Refugees and internally displaced children and youth frequently miss substantial amounts of schooling. With each lost semester or year of schooling there is an increased risk that they will be unable to return to formal education and greater risks to their protection as a result. Responding to the needs of these children and youth has increasingly led governments and agencies to explore the possibility of providing accelerated education responses. Such responses can support children and youth to attain formal schooling equivalencies and can provide ports of re-entry into continued formal schooling at appropriate grade levels. Addressing the needs of overaged children with targeted age-appropriate programming increases learning and protection for all children and youth in both the formal school system and accelerated programmes.
The education sector in the Central African Republic has been severely affected by the crisis in the country since late 2012 and children – particularly girls – have been denied access to school due to the displacement, closure of schools and lack of access by pupils and teachers due to high-level insecurity. The subsequent humanitarian crisis of 2013-2014 has exacerbated challenges and led to what can be described as a "lost school year."
The potential for employing accelerated education programmes in the Central African Republic is of interest to the government and international donors for a variety reasons. The key motivation driving this interest is that an accelerated response has the ability to meet the educational needs of Central African children and youth who have missed out or had their education interrupted during the conflict, and can be modelled and implemented across the entire country.

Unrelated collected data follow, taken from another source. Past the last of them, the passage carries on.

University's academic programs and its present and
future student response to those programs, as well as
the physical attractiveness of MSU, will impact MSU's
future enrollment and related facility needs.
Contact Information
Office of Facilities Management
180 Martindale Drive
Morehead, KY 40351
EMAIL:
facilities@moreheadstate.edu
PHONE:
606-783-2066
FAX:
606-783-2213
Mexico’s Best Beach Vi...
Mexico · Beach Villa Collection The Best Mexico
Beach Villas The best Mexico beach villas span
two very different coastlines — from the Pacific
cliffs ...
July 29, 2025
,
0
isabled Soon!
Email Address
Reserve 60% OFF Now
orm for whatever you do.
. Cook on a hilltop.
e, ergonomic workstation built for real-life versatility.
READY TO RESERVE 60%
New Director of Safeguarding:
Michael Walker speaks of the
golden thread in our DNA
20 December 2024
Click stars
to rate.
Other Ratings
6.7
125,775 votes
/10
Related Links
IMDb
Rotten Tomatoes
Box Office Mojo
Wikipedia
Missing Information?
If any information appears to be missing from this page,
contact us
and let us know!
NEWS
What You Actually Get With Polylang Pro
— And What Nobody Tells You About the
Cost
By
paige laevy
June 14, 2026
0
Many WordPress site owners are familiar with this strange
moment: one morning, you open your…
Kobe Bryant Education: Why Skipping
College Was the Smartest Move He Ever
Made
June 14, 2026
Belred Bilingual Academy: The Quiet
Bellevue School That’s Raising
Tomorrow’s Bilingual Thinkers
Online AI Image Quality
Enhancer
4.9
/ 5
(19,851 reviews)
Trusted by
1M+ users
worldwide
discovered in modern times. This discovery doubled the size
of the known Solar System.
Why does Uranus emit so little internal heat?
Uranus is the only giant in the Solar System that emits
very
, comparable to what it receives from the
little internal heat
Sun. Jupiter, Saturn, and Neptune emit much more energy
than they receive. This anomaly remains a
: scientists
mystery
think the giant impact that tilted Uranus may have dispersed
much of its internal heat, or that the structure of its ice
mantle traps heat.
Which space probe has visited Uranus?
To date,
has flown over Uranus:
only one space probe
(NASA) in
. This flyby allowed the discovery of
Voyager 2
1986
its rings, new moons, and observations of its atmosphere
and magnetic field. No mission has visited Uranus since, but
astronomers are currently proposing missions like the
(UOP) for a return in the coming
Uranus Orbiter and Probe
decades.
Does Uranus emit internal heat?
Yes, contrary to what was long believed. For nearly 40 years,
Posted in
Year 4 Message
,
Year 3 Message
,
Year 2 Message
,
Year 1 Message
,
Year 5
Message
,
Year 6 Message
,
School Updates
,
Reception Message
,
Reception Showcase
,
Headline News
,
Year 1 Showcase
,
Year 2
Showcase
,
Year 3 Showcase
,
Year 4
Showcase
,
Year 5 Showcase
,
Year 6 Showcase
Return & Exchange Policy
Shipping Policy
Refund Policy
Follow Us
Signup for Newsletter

Having over 15 years of experience implementing various forms of accelerated education programming, NRC commissioned an independent feasibility study in October 2015 to ascertain the accelerated education needs of the population and assess the feasibility of an NRC accelerated education programme for 2016. The study was carried out over a total period of seven weeks with a three-week field mission in Bangui and the prefecture of Mambere-Kadei. A total of eight schools were visited and 154 external stakeholders interviewed, including enrolled students, overaged and out-of-school children and youth, parents, teachers, primary school directors, civil society organisations and education authorities at central, regional and local levels.